Exercise: Search the entries for lines that contain the word "Lafont", and report each one found.

* * * *

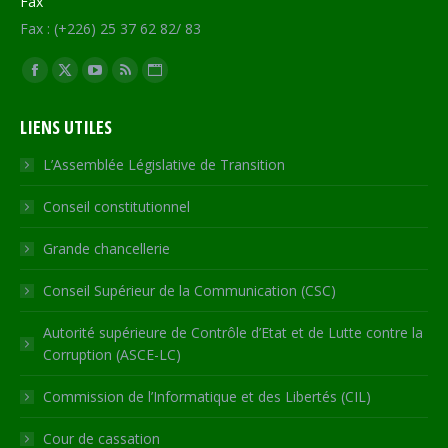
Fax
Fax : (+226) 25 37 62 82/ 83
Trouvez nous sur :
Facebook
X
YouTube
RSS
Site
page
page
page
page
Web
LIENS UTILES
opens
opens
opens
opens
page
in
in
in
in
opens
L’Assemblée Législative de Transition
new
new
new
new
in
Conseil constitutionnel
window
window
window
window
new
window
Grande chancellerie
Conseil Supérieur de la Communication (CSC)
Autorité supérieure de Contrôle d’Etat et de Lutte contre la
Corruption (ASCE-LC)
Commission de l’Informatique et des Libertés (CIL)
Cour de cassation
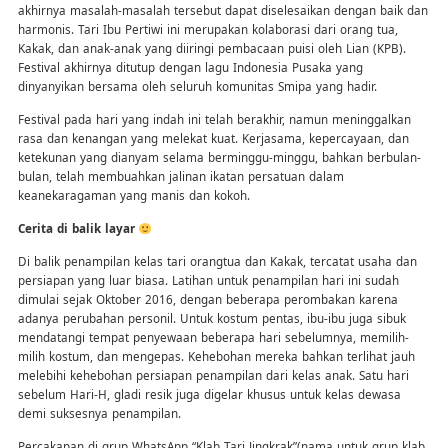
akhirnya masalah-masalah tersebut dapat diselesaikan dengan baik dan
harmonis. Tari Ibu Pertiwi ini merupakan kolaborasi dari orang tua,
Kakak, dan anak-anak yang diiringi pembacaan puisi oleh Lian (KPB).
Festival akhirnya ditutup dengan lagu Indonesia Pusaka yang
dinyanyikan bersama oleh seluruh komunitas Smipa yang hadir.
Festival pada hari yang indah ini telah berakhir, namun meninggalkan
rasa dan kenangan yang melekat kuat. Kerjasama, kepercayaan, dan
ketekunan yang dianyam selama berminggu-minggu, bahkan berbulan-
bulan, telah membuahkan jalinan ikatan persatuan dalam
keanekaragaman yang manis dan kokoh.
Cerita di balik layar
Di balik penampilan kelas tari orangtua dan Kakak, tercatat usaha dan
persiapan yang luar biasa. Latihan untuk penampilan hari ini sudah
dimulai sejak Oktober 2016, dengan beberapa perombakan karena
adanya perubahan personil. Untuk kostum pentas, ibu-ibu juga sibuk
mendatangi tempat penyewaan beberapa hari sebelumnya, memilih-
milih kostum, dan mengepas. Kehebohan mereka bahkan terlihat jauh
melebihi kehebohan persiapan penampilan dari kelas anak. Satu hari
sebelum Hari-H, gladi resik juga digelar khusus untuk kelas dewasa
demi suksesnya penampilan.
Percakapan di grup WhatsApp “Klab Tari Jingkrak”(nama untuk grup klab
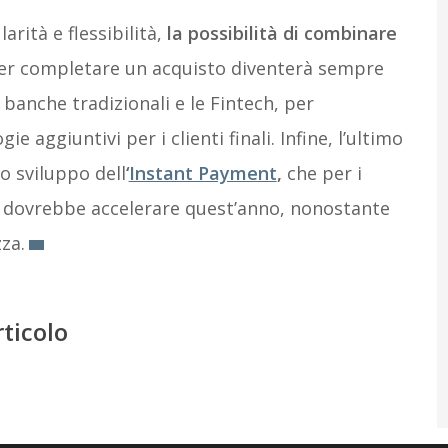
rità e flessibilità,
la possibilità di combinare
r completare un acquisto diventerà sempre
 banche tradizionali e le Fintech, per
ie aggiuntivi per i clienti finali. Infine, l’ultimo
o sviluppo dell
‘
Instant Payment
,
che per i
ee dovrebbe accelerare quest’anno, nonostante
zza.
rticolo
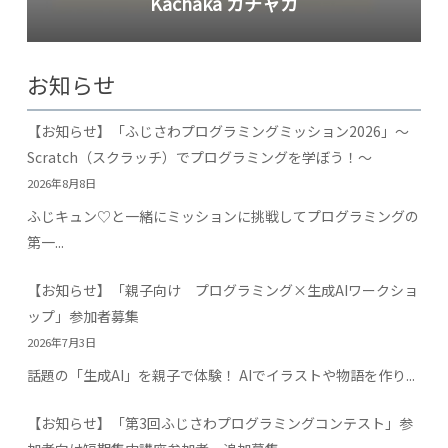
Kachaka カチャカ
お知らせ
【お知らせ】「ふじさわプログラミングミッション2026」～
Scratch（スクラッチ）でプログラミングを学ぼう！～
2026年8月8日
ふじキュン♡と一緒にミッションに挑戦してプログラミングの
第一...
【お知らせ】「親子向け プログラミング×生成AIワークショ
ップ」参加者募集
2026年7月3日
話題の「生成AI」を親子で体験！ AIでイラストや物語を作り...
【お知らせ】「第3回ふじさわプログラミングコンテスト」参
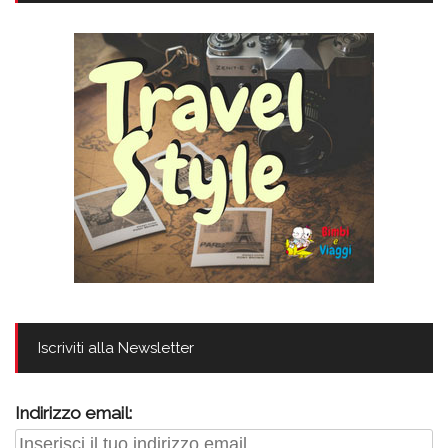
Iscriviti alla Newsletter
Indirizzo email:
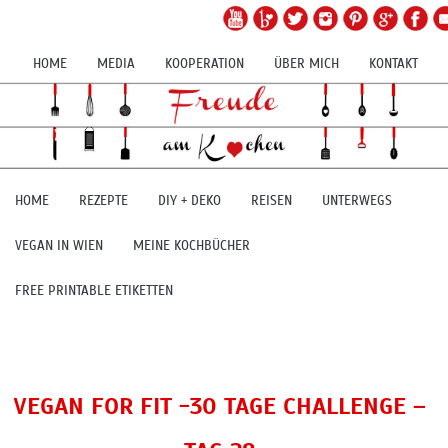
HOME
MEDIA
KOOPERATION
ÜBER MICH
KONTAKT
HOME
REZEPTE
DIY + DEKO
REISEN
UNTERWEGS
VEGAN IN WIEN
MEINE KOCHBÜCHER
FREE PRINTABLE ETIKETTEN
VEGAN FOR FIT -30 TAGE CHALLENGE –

* * * *

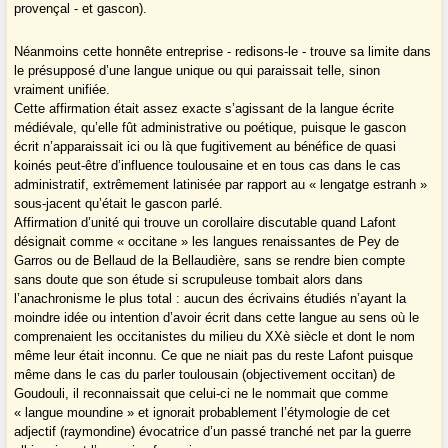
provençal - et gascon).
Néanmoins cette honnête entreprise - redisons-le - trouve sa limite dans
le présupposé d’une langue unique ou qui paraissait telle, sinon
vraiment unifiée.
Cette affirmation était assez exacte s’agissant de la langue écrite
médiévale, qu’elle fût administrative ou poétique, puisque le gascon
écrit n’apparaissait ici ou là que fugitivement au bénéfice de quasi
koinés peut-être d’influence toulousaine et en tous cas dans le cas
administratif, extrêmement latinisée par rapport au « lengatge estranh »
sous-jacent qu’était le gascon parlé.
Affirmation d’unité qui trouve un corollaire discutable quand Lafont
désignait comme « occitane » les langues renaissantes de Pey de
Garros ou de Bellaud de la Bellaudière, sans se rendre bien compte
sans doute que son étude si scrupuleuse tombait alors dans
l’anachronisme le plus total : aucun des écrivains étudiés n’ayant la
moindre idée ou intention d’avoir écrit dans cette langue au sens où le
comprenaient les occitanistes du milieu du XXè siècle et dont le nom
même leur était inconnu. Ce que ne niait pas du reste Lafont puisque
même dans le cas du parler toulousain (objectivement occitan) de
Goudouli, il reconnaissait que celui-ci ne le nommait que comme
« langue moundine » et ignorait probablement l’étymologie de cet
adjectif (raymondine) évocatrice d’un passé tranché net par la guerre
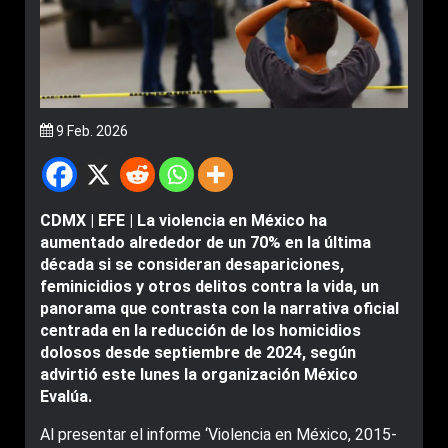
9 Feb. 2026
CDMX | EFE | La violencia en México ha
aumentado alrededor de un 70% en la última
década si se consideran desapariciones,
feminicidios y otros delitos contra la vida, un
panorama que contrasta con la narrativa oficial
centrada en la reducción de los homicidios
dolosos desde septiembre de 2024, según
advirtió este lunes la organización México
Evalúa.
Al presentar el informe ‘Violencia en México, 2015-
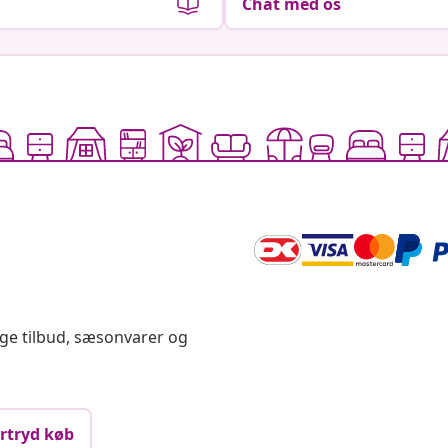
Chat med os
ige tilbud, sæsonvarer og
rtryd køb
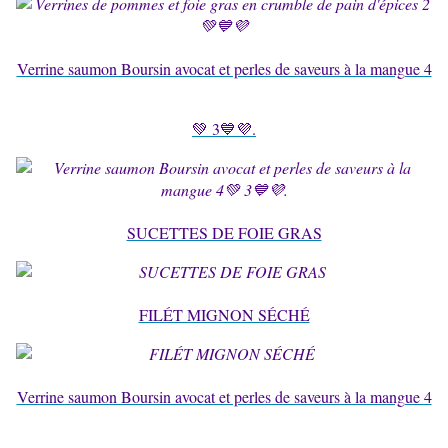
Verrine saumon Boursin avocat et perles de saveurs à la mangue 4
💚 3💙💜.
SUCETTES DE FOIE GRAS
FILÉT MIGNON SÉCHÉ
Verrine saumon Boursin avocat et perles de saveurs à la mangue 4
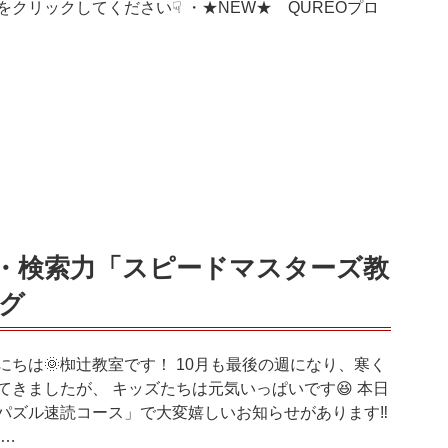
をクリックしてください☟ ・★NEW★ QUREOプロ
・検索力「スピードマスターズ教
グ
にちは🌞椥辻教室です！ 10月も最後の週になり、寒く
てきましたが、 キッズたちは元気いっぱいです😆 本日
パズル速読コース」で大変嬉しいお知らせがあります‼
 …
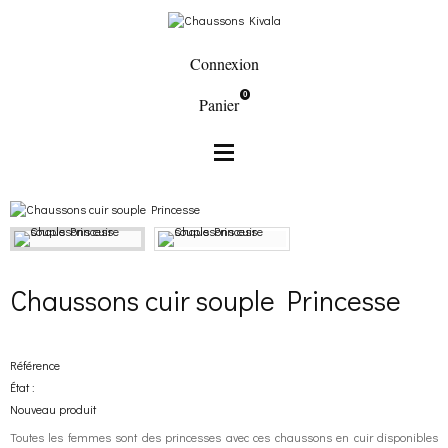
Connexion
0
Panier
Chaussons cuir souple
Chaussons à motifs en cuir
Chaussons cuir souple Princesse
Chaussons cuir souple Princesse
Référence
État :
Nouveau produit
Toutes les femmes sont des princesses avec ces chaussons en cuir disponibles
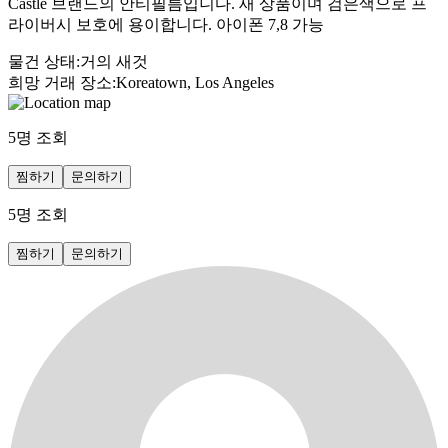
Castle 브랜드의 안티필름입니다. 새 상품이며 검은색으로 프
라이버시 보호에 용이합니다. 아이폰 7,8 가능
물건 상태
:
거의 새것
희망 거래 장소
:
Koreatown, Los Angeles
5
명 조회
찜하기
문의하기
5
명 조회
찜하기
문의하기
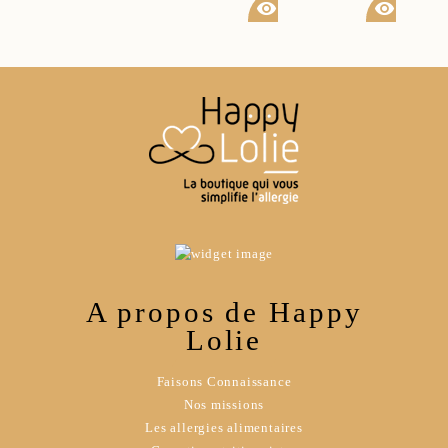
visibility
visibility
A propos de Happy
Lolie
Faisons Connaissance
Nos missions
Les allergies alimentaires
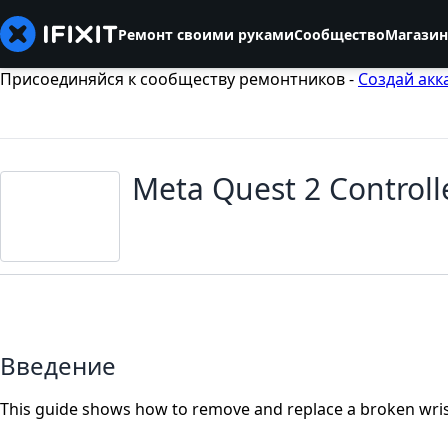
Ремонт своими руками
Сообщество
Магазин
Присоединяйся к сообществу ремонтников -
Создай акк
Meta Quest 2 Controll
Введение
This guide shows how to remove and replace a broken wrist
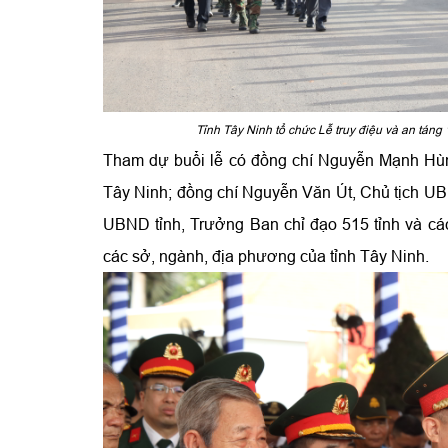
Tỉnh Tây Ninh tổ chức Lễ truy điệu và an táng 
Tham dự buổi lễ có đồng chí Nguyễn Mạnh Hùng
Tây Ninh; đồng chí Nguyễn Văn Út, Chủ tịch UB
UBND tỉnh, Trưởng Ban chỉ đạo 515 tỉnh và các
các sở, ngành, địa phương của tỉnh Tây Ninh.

* * * *

Exercise response:
Affirmation d’unité qui trouve un corollaire discutable quand Lafont
même leur était inconnu. Ce que ne niait pas du reste Lafont puisque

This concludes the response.